To write on Saturday? This was bizarre. To violate Sabbath? The chicken was possible, even though my own training told me that a chicken cooked in dairy utensils was treif, unkosher, and had to be discarded. But maybe the rabbi, with his learning and his expertise, knew of some loophole, some leniency that I wasn’t aware of. But Sabbath was inviolable, except in life-threatening situations. Something was odd, incongruous. It was with a strange, queasy feeling (not dissimilar to the squishing in my stomach the first time I ate pork) that I proceeded to the Nahmansons.

The door was opened by a thin, bearded, bespectacled young man, obviously in the middle of dinner — (he was still holding his fork, and a napkin was tucked in his pants). A petite, kerchiefed woman peeked out shyly from the kitchen.

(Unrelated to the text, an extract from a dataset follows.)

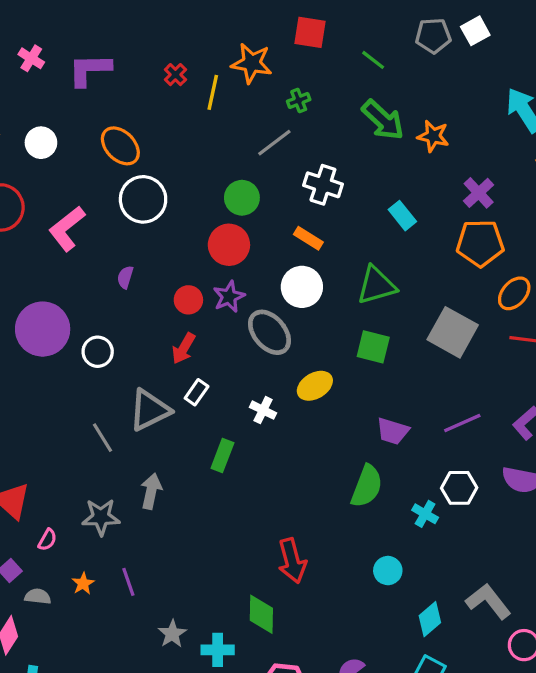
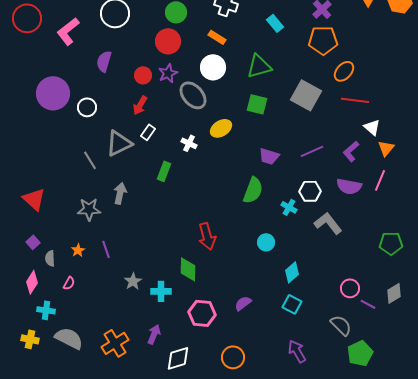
purple semicircle: (125, 277) -> (104, 61), size x1.5
pink semicircle: (47, 540) -> (69, 283), moved
gray semicircle: (38, 596) -> (50, 258), turned -98
gray L-shape: (488, 601) -> (328, 223), moved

Greetings, apologies about the interrupted dinner, then on to business. “Why did you come to see Rabbi Weissman the night of his death?”

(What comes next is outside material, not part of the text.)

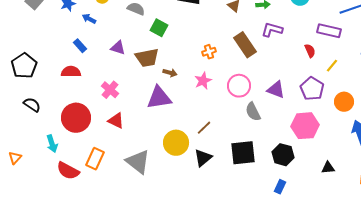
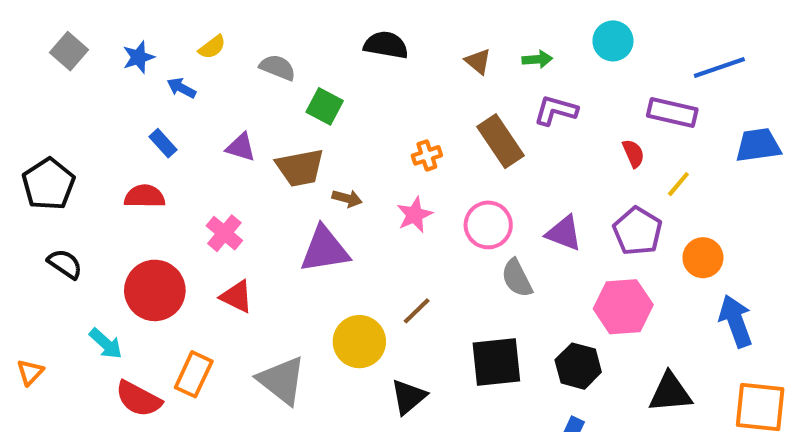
cyan arrow: (52, 144) -> (106, 344), turned -30
black triangle: (203, 158) -> (408, 397), moved
black triangle: (328, 168) -> (670, 393), size x1.6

A jump, the couple was obviously startled. A glance passed between them, frightened, tremulous. “How did you know? This was a — a very private matter, nobody was supposed to know we came.”

“And nobody did.” I tried to make my voice as soothing as possible. “Your names were in his diary, that’s how I found out.”

The news didn’t seem to relieve them. “I’m sorry,” said Hyman. “But it’s too private to talk about.”

“In a murder investigation, I’m afraid nothing can be kept private.”

Again the flutter, the frightened glances. “Please believe me when I say that nothing we talked to the rabbi about could have possibly been connected with this horrible tragedy. It was — it was a highly personal matter.”

God, how I hated this part of it. The pushing, the prying. “I’m sorry, really I am, but a man is dead, and these are questions I have to ask.”

The petite woman burst into tears and ran out of the room.

Hyman glared. “Well, if you must know—” He thrust out his lip belligerently. “We’re newlyweds. Married three months ago. Rabbi Weissman performed the ceremony.” He paused, licked his lips, his beard trembling. “I — we — I mean, my wife — are you familiar with the Orthodox marriage laws?” Before I could nod, he plunged on. “A man can’t touch his wife — make love, even hand her a plate — during her menstrual period, and for seven days afterward. My wife has had something which Jewish law sees as a long period. She just won’t stop staining. The doctor says that’s normal during times of stress and transition. But it’s been hell.” His voice broke, he covered his face. “A tease, a miserable tease, to share a room with your new bride, a woman you can’t even touch. Your wife. We couldn’t stand it anymore, we went to Rabbi Weissman hoping there was some leniency he could find. And he studied the holy books and — well, he found a way.” A tiny smile creased the tormented face. “Even when she’s staining, we can still hug, hold hands, and—” his face reddened and he looked at the floor “—well, you know.”